If GITCRAWL_GH_PATH is unset, the shim probes common Homebrew install paths and then your PATH. Set it explicitly when you symlink the gitcrawl binary as gh (otherwise the shim will recurse into itself).

#Global flags

These flags work on every command:

FlagDefaultDescription
--config <path>$GITCRAWL_CONFIG or defaultOverride config path for this invocation
--format text|json|logtextOutput format
--json(off)Shorthand for --format json
--no-color(off)Suppress ANSI color codes
--version(off)Print version and exit (global only)

--json overrides --format.
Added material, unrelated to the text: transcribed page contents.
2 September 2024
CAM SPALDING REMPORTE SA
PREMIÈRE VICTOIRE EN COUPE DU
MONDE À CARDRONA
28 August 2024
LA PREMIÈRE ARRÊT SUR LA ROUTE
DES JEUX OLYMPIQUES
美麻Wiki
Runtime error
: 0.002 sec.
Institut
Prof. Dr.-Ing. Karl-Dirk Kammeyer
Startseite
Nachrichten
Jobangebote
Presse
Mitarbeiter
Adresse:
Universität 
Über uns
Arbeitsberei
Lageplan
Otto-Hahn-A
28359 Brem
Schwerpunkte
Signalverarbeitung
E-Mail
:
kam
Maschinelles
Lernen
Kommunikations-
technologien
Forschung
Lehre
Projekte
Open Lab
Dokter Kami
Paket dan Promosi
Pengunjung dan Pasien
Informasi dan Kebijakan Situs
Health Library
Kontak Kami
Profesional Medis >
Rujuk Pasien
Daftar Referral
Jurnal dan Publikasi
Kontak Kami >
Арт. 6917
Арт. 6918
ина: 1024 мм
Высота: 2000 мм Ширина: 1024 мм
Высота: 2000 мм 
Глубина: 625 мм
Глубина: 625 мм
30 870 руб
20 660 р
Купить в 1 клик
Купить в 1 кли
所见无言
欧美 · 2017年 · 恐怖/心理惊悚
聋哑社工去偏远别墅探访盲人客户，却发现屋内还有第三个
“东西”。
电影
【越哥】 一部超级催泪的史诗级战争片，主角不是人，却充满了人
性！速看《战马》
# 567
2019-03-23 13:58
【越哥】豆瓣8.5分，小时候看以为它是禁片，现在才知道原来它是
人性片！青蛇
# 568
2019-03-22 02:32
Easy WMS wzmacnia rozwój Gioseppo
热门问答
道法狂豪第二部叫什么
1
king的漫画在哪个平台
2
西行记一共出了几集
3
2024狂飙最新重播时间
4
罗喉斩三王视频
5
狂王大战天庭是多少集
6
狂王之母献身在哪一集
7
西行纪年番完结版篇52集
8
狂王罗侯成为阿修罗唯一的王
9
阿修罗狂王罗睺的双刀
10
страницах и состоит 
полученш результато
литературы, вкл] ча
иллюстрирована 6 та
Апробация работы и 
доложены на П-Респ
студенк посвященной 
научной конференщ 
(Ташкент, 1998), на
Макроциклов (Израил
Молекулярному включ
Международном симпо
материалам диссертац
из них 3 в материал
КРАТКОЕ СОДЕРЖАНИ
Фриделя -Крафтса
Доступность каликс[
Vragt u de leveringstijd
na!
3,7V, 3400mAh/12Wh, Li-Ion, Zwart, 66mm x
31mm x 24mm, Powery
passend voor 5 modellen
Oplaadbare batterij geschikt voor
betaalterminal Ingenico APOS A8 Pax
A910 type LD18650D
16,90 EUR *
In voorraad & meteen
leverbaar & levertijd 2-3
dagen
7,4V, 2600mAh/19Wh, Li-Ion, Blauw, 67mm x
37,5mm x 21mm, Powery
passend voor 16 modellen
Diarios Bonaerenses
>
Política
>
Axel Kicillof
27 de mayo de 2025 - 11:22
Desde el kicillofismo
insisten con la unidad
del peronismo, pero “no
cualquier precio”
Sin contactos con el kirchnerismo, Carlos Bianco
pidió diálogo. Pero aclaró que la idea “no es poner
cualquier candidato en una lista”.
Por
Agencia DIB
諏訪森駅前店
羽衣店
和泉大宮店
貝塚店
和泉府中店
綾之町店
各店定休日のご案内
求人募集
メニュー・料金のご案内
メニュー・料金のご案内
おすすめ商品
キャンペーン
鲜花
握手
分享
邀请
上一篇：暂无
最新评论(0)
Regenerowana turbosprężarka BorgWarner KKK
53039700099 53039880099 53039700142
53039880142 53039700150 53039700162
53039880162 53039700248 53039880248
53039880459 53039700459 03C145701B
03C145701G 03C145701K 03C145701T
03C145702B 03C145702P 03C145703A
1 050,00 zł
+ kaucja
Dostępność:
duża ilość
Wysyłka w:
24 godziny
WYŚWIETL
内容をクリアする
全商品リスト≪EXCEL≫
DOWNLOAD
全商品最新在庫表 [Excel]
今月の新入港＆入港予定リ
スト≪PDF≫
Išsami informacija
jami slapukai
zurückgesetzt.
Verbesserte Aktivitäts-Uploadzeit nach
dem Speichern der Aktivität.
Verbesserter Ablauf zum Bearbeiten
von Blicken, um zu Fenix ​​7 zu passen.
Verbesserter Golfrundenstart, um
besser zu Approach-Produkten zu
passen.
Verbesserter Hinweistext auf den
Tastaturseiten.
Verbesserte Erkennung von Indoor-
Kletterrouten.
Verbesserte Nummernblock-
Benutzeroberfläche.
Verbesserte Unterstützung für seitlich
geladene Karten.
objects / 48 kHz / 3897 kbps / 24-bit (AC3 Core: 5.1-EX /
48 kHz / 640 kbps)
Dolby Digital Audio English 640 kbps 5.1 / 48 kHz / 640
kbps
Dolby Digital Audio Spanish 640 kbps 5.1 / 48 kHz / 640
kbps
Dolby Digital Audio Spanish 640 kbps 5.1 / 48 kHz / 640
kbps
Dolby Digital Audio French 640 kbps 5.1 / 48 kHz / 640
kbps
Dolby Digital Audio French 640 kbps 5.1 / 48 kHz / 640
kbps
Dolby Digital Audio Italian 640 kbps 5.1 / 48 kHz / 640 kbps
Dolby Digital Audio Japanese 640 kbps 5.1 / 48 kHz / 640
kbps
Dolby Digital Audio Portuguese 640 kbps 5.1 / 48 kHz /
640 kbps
Both are honored on subcommands that produce output.

#gitcrawl configure

Interactive-friendly config edits without opening the file:

gitcrawl configure --summary-model gpt-5.4
gitcrawl configure --embed-model text-embedding-3-small
gitcrawl configure --embedding-basis title_original
gitcrawl configure --json

Returns the resolved config path, the values that were updated, and the now-current model selection. See gitcrawl configure --help.

#gitcrawl doctor

A health check for everything covered above:

gitcrawl doctor          # human-readable
gitcrawl doctor --json   # for scripts

Reports config path and existence, database path, whether GITHUB_TOKEN and OPENAI_API_KEY are present (and whether they came from env vs. config), the active summary/embed models, the embedding basis, and counts of repositories, threads, open threads, clusters, plus the last sync timestamp. If the API call surface is unsupported (older Go, missing crypto), api_supported: false is reported so you can investigate.